_Description of the task_.
Entries follow. Give back exactly the lines starting at the one containing "Linguistik (625, 559)" and ending at the one containing "Party Control (91, 1291)", and no other lines.

_Data to examine_.
+-------+
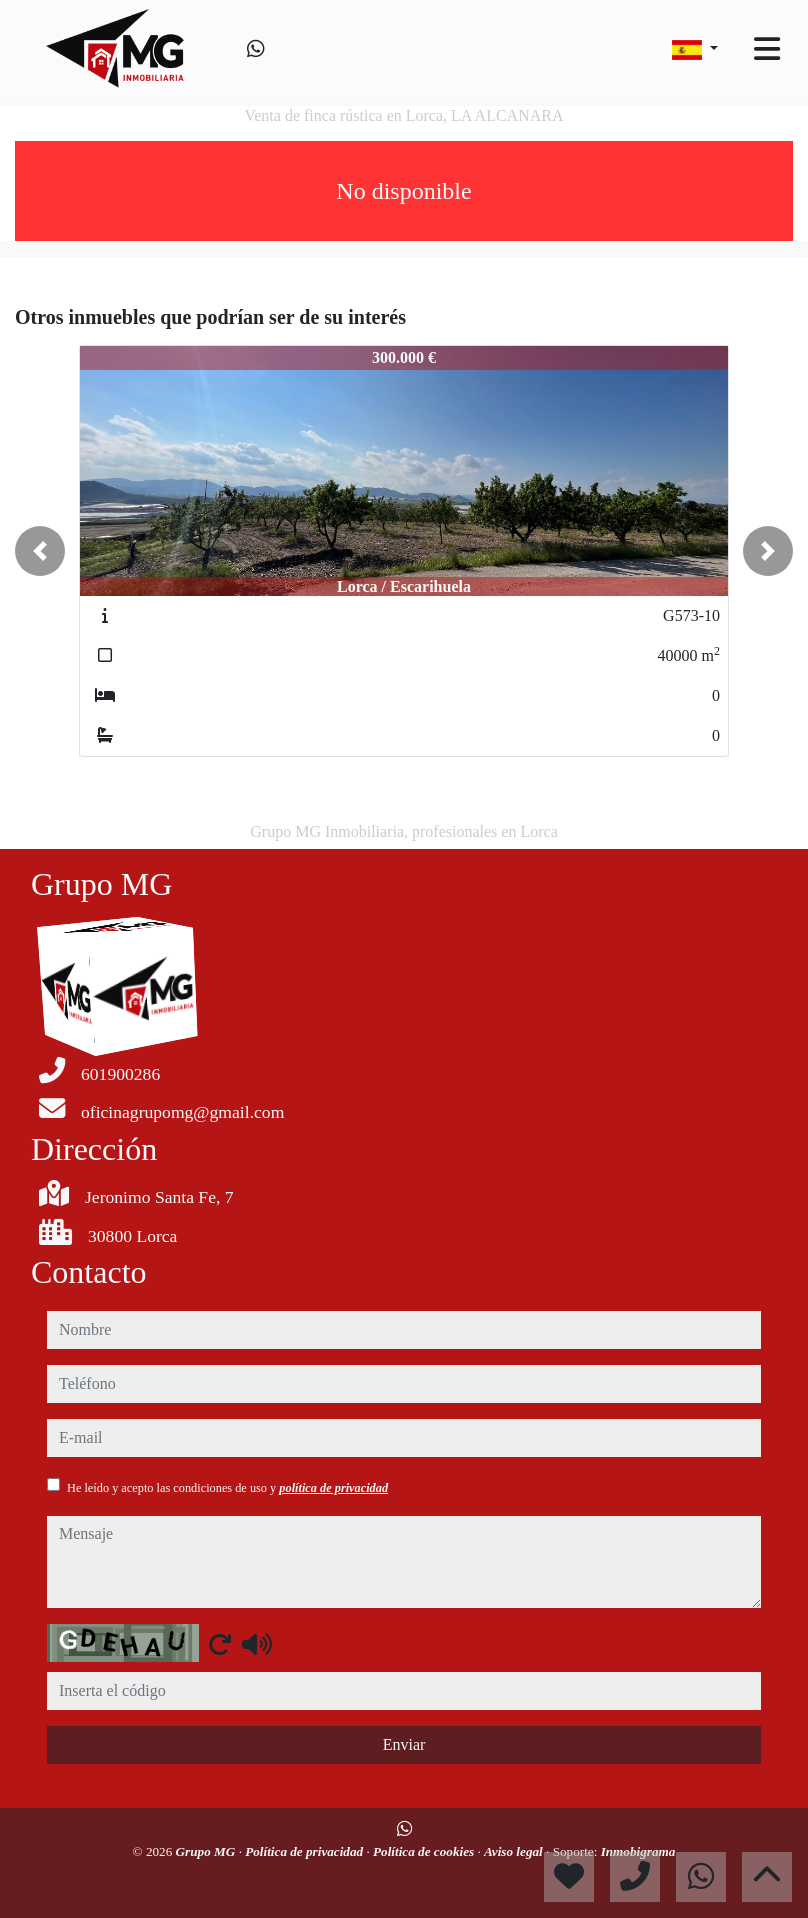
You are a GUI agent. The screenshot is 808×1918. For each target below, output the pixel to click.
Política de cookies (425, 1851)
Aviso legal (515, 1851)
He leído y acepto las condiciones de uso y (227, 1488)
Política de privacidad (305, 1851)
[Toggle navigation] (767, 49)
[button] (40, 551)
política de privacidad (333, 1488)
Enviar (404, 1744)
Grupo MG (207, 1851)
+-------+
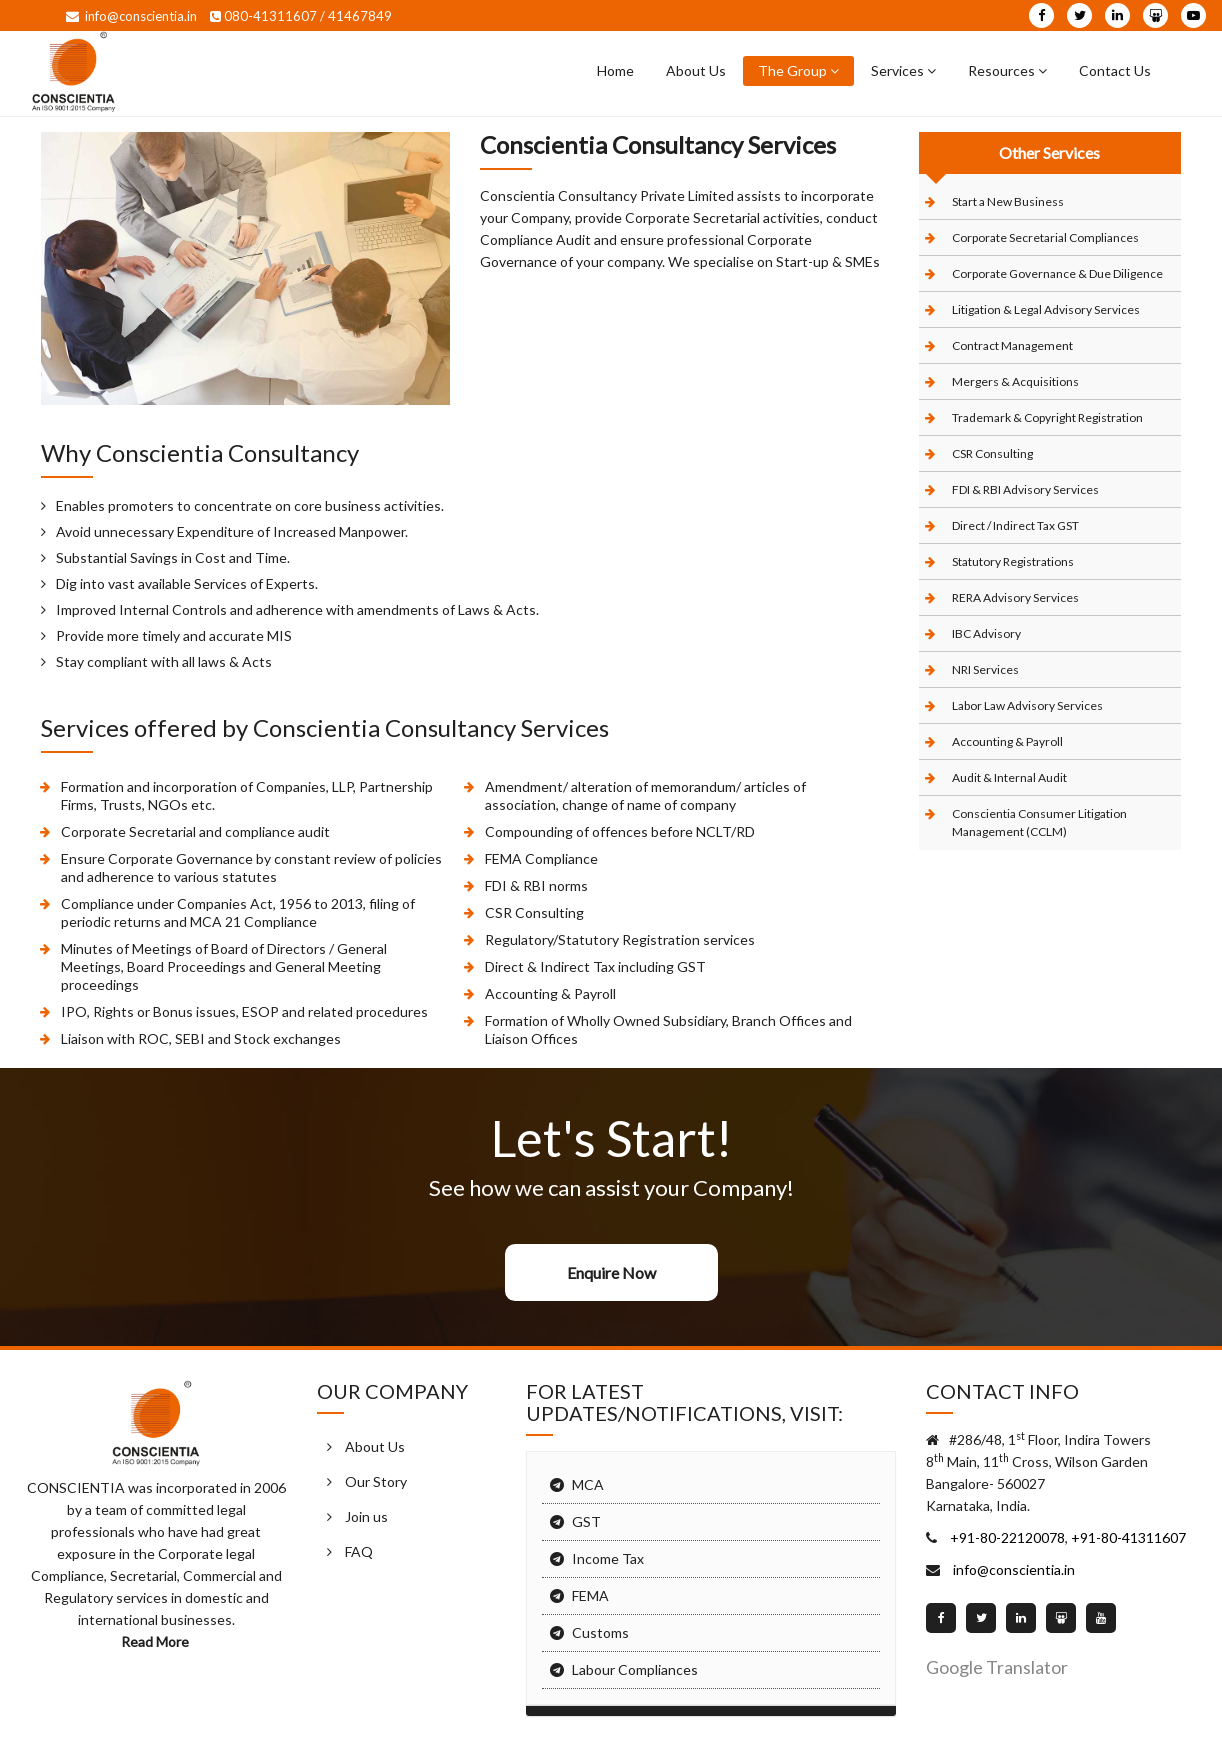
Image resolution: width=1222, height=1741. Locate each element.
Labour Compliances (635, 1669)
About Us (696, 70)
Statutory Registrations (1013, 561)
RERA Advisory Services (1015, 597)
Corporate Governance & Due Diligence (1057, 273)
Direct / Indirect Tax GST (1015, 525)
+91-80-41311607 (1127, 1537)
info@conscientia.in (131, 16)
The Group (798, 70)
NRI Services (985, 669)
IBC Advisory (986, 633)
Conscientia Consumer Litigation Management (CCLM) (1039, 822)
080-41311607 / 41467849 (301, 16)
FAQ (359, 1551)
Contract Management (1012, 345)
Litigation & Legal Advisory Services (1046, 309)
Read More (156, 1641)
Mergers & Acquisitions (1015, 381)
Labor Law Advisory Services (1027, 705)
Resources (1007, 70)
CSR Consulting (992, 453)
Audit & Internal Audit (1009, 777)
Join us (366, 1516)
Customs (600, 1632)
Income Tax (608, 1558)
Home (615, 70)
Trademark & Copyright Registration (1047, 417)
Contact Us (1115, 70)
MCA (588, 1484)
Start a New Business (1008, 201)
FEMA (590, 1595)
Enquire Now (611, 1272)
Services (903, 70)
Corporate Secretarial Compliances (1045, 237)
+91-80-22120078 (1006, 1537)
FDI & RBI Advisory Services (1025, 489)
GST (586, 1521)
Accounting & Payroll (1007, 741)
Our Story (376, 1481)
+-------+
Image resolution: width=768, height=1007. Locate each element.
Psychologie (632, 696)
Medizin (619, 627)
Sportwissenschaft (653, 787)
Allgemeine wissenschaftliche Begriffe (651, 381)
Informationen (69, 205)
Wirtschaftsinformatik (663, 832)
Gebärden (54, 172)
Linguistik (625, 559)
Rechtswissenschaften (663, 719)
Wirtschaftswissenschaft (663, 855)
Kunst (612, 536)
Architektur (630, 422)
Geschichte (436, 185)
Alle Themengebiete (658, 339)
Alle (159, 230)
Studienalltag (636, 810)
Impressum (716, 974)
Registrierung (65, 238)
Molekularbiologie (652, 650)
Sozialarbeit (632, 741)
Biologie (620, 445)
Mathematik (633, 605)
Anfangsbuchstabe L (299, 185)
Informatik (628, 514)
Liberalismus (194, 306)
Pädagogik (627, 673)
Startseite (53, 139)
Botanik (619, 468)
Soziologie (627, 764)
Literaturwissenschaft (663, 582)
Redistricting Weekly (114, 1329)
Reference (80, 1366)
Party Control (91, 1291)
+-------+
_Task solution_.
Linguistik (625, 559)
Rechtswissenschaften (663, 719)
Wirtschaftswissenschaft (663, 855)
Kunst (612, 536)
Architektur (630, 422)
Geschichte (436, 185)
Alle Themengebiete (658, 339)
Alle (159, 230)
Studienalltag (636, 810)
Impressum (716, 974)
Registrierung (65, 238)
Molekularbiologie (652, 650)
Sozialarbeit (632, 741)
Biologie (620, 445)
Mathematik (633, 605)
Anfangsbuchstabe L (299, 185)
Informatik (628, 514)
Liberalismus (194, 306)
Pädagogik (627, 673)
Startseite (53, 139)
Botanik (619, 468)
Soziologie (627, 764)
Literaturwissenschaft (663, 582)
Redistricting Weekly (114, 1329)
Reference (80, 1366)
Party Control (91, 1291)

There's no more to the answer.